Alternative Health & Herbs Remedies

It’s no alien to us that practicing medicine is a delicate matter since it deals with the lives of people that are at hand. Medical professionals undergo years of training before being called a doctor or even a health practitioner. Being part of the medical world is viewed as a professional taken seriously precisely because people are the main subject matter of the field. The seriousness of the field records some medical practitioners being sued by patients who were not satisfied with the services, thus resulting to force abortion of their license to practice.

A new phenomenon challenging conventional medical practices is alternative medicine.

To date there are so many alternative medicines that are practiced in our community.
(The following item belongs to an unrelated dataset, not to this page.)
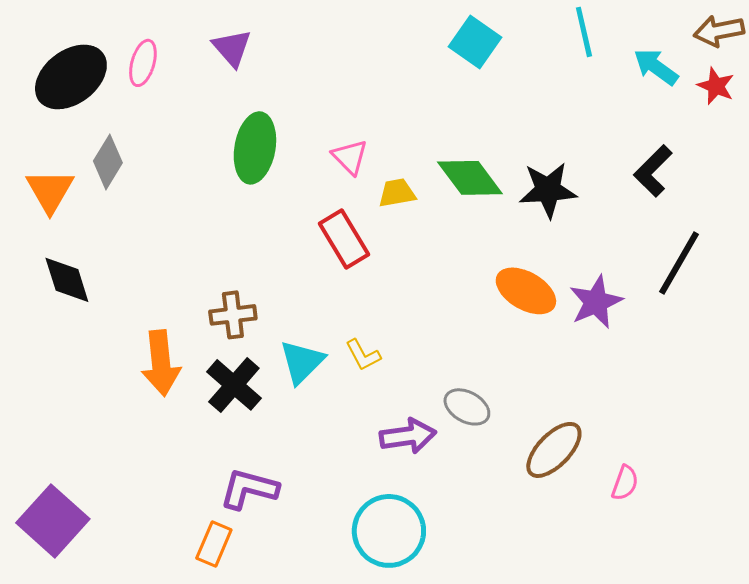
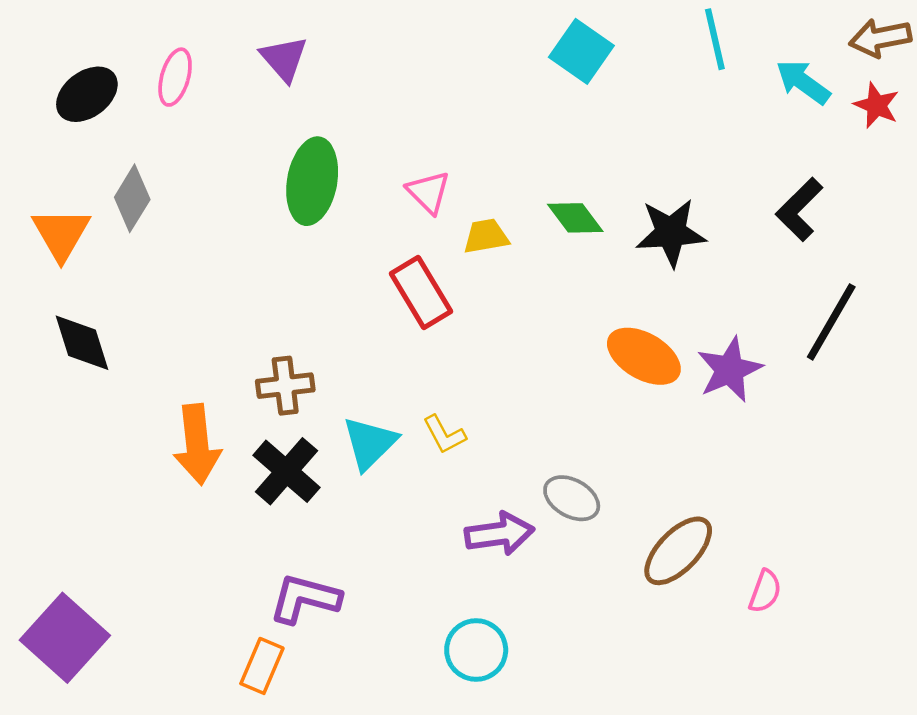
black ellipse: (71, 77) -> (87, 94), size x0.7
green diamond: (470, 178) -> (575, 218), size x0.7
cyan circle: (389, 531) -> (476, 650), size x0.7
Its variation can be summed from A-Z. Some of these practices include acupuncture, astrology, aromatherapy, bowen method, body work or massage therapy, Chinese medicine, eyology, faith healing, gua sha, hynosis, yoga, meditation at many more. These alternative practices are perceived as another way to address the ailments of individuals.
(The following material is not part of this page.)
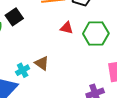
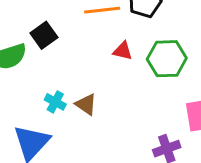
cyan cross: (23, 70) -> (55, 102), moved, turned -32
Recent studies have shown that the population is preferring alternative medicine as an answer to their health problems. Some even take advantage of fusing conventional medication and alternative practices to gain better results.

Although, alternative medicine is pushing itself to the medical canon, many criticize its efficacy precisely because it is not based on scientific methods. Since the field of medicine is driven by the principles of empiricism, evidence, careful study, experimentation and research, are the key process by which hypothesis are proved. Only when it is proved and the same type of experimentation is done all over giving same results, is it said to be sound and viable.
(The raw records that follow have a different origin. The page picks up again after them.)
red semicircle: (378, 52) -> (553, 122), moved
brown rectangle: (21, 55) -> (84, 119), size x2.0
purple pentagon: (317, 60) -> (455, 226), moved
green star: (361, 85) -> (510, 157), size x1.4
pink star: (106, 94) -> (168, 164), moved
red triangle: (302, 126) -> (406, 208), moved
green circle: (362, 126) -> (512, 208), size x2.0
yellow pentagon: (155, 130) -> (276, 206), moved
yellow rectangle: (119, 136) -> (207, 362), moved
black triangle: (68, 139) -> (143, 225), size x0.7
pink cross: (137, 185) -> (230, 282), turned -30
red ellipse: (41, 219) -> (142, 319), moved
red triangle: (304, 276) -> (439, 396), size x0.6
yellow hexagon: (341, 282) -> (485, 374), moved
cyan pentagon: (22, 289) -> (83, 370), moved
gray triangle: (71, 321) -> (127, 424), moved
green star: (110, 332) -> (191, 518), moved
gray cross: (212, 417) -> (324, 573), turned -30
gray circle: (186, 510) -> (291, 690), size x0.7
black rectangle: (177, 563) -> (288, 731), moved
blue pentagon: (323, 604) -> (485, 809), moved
The wide range of alternative medicine has spurted a lot of criticisms across the board. It is perhaps of the lack of evidence of its efficacy to the individual. Evidence-based medicine (EBM) applies the scientific method to medical practice, and aims for the ideal that health care professionals should make "conscientious, explicit, and judicious use of current best evidence" in their everyday dealings with patients.

There are specific criticisms directed to a branch of alternative medicine. These criticisms are based from the practices’ incompatibility with the laws of physics.

One point of argument is the question of authority of alternative practitioners. As mentioned earlier, medical people undergo years of training before given the privilege of being called a doctor or a health practitioner. Some of the people practicing alternative medicine on others are not licensed, or compared to the conventional practitioner, do not have the proper medical training. Critics argue that alternative medicine practitioners may not have an accredited medical degree or be licensed physicians or great practitioners.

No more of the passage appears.